Copy word for word, please, the lines of the entries below running from the one containing "Tutte le marche" to the one containing "In collaborazione con", both ends included.

** Opening GIVEN DATA block **

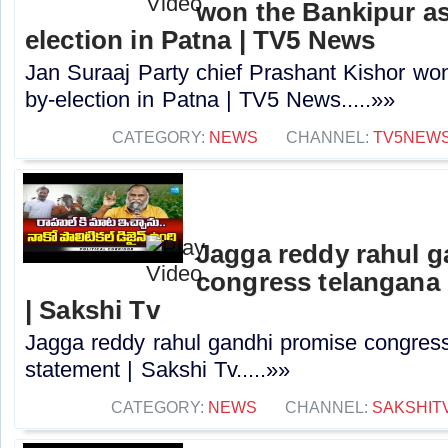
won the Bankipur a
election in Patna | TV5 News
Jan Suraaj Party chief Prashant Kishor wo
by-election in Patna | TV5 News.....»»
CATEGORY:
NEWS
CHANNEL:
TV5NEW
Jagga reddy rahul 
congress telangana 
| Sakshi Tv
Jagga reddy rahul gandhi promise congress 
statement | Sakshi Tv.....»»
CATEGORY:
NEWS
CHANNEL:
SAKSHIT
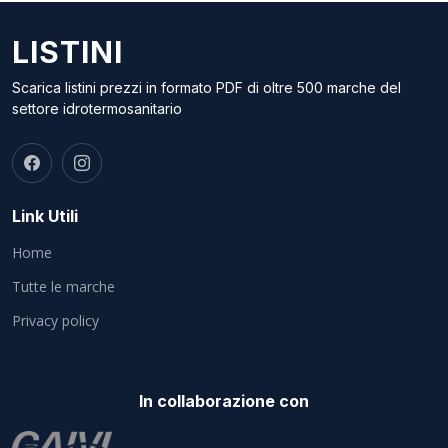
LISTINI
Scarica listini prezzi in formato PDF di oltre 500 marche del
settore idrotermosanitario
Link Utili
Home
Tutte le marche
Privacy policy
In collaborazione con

** Closing GIVEN DATA block **
** Opening GIVEN DATA block **

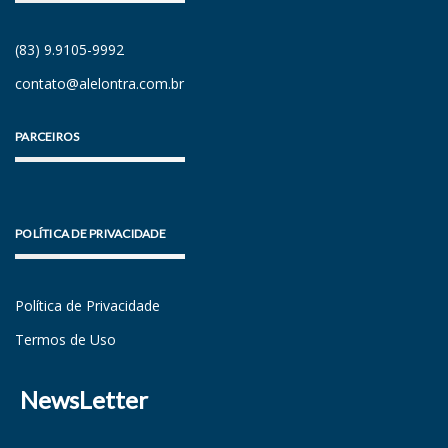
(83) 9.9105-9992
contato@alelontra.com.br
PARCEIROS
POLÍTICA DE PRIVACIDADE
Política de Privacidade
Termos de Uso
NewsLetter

** Closing GIVEN DATA block **

- RESPONSE TO THE TASK:
Tutte le marche
Privacy policy
In collaborazione con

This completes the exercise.